### Data shown
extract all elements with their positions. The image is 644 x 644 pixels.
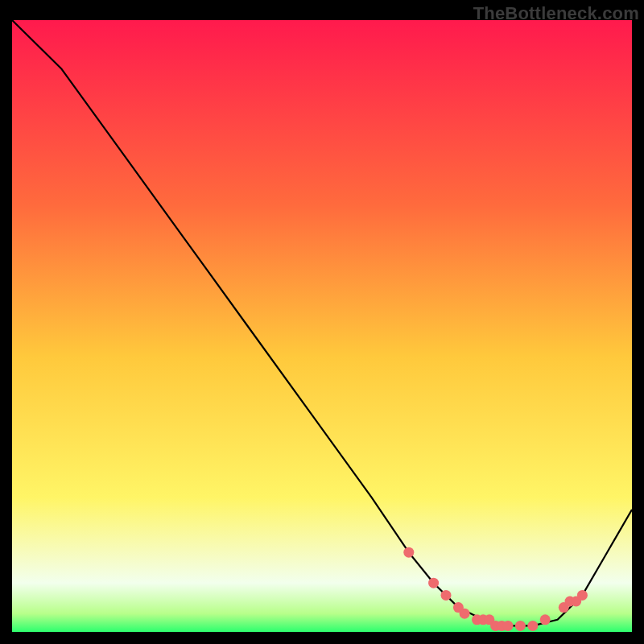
dot xyxy=(515,621,526,631)
dot xyxy=(441,590,452,601)
gradient-background xyxy=(12,20,632,632)
dot xyxy=(503,621,514,631)
watermark-text: TheBottleneck.com xyxy=(473,3,639,24)
dot xyxy=(540,614,551,625)
chart-svg xyxy=(12,20,632,632)
plot-area xyxy=(12,20,632,632)
dot xyxy=(527,621,538,631)
chart-frame: TheBottleneck.com xyxy=(0,0,644,644)
dot xyxy=(428,578,439,588)
dot xyxy=(403,547,414,558)
dot xyxy=(460,609,470,619)
dot xyxy=(577,590,588,601)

### Action item
Your copy of the entries must be exact and must contain no pictures.

### Output of the task
extract all elements with their positions. The image is 644 x 644 pixels.
dot xyxy=(515,621,526,631)
dot xyxy=(441,590,452,601)
gradient-background xyxy=(12,20,632,632)
dot xyxy=(503,621,514,631)
watermark-text: TheBottleneck.com xyxy=(473,3,639,24)
dot xyxy=(540,614,551,625)
chart-svg xyxy=(12,20,632,632)
plot-area xyxy=(12,20,632,632)
dot xyxy=(527,621,538,631)
chart-frame: TheBottleneck.com xyxy=(0,0,644,644)
dot xyxy=(428,578,439,588)
dot xyxy=(403,547,414,558)
dot xyxy=(460,609,470,619)
dot xyxy=(577,590,588,601)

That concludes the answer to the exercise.